#### What to do:
The required output is the line that contains "Une question ?" plus every line after it in the listing below, copied exactly as it appears.

-------- Data for analysis --------

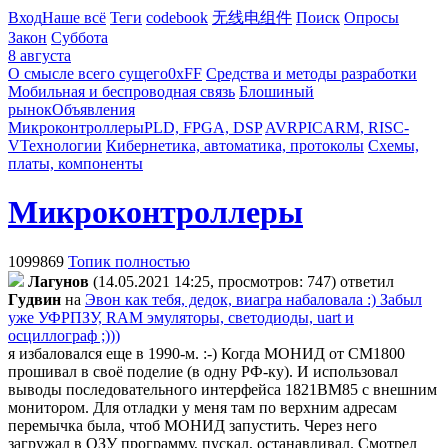
Вход
Наше всё
Теги
codebook
无线电组件
Поиск
Опросы
Закон
Суббота
8 августа
О смысле всего сущего
0xFF
Средства и методы разработки
Мобильная и беспроводная связь
Блошиный
рынок
Объявления
Микроконтроллеры
PLD, FPGA, DSP
AVR
PIC
ARM, RISC-
V
Технологии
Кибернетика, автоматика, протоколы
Схемы,
платы, компоненты
Микроконтроллеры
1099869
Топик полностью
Лaгyнoв
(14.05.2021 14:25, просмотров: 747)
ответил
Гyдвин
на
Эвон как тебя, дедок, виагра набаловала :) Забыл
уже УФРПЗУ, RAM эмуляторы, светодиоды, uart и
осциллограф ;)))
я избаловался еще в 1990-м. :-) Когда МОНИД от СМ1800
прошивал в своё поделие (в одну РФ-ку). И использовал
выводы последовательного интерфейса 1821ВМ85 с внешним
монитором. Для отладки у меня там по верхним адресам
перемычка была, чтоб МОНИД запустить. Через него
загружал в ОЗУ программу, пускал, останавливал. Смотрел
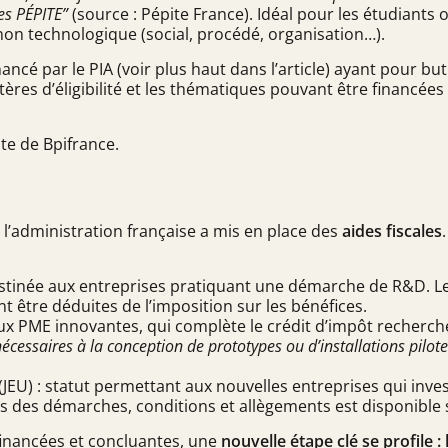
des PÉPITE”
(source :
Pépite France
). Idéal pour les étudiants
on technologique (social, procédé, organisation…).
nancé par le PIA (voir plus haut dans l’article) ayant pour b
tères d’éligibilité et les thématiques pouvant être financées
ite de Bpifrance
.
i, l’administration française a mis en place des
aides fiscales
destinée aux entreprises pratiquant une démarche de R&D.
nt être
déduites de l’imposition sur les bénéfices
.
e aux PME innovantes, qui complète le crédit d’impôt recherc
écessaires à la conception de prototypes ou d’installations pilo
(JEU) : statut permettant aux nouvelles entreprises qui inve
opos des démarches, conditions et allègements est disponible
financées et concluantes, une
nouvelle étape clé se profile 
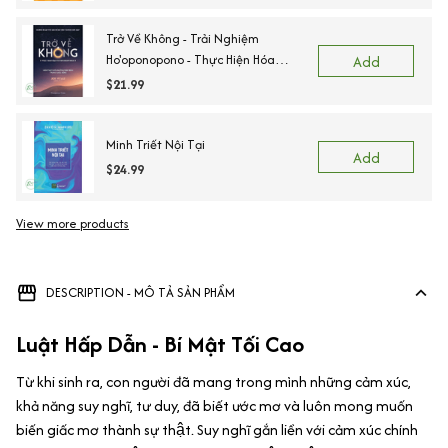
Trở Về Không - Trải Nghiệm
Ho'oponopono - Thực Hiện Hóa
Add
Những Phép Màu Trong Cuộc Sống
$21.99
Minh Triết Nội Tại
Add
$24.99
View more products
DESCRIPTION - MÔ TẢ SẢN PHẨM
Luật Hấp Dẫn - Bí Mật Tối Cao
Từ khi sinh ra, con người đã mang trong mình những cảm xúc,
khả năng suy nghĩ, tư duy, đã biết ước mơ và luôn mong muốn
biến giấc mơ thành sự thật. Suy nghĩ gắn liền với cảm xúc chính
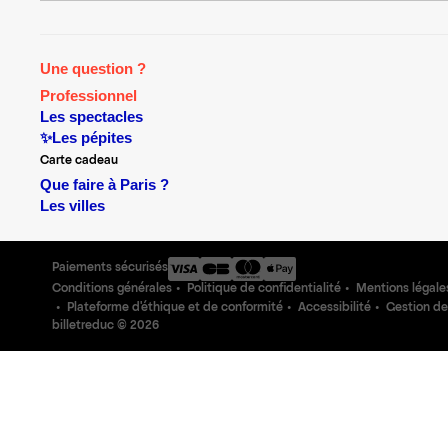
Une question ?
Professionnel
Les spectacles
✨Les pépites
Carte cadeau
Que faire à Paris ?
Les villes
Paiements sécurisés
Conditions générales
Politique de confidentialité
Mentions légale
Plateforme d'éthique et de conformité
Accessibilité
Gestion de
billetreduc ©
2026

--------

#### Solution for this task:
Une question ?
Professionnel
Les spectacles
✨Les pépites
Carte cadeau
Que faire à Paris ?
Les villes
Paiements sécurisés
Conditions générales
Politique de confidentialité
Mentions légale
Plateforme d'éthique et de conformité
Accessibilité
Gestion de
billetreduc ©
2026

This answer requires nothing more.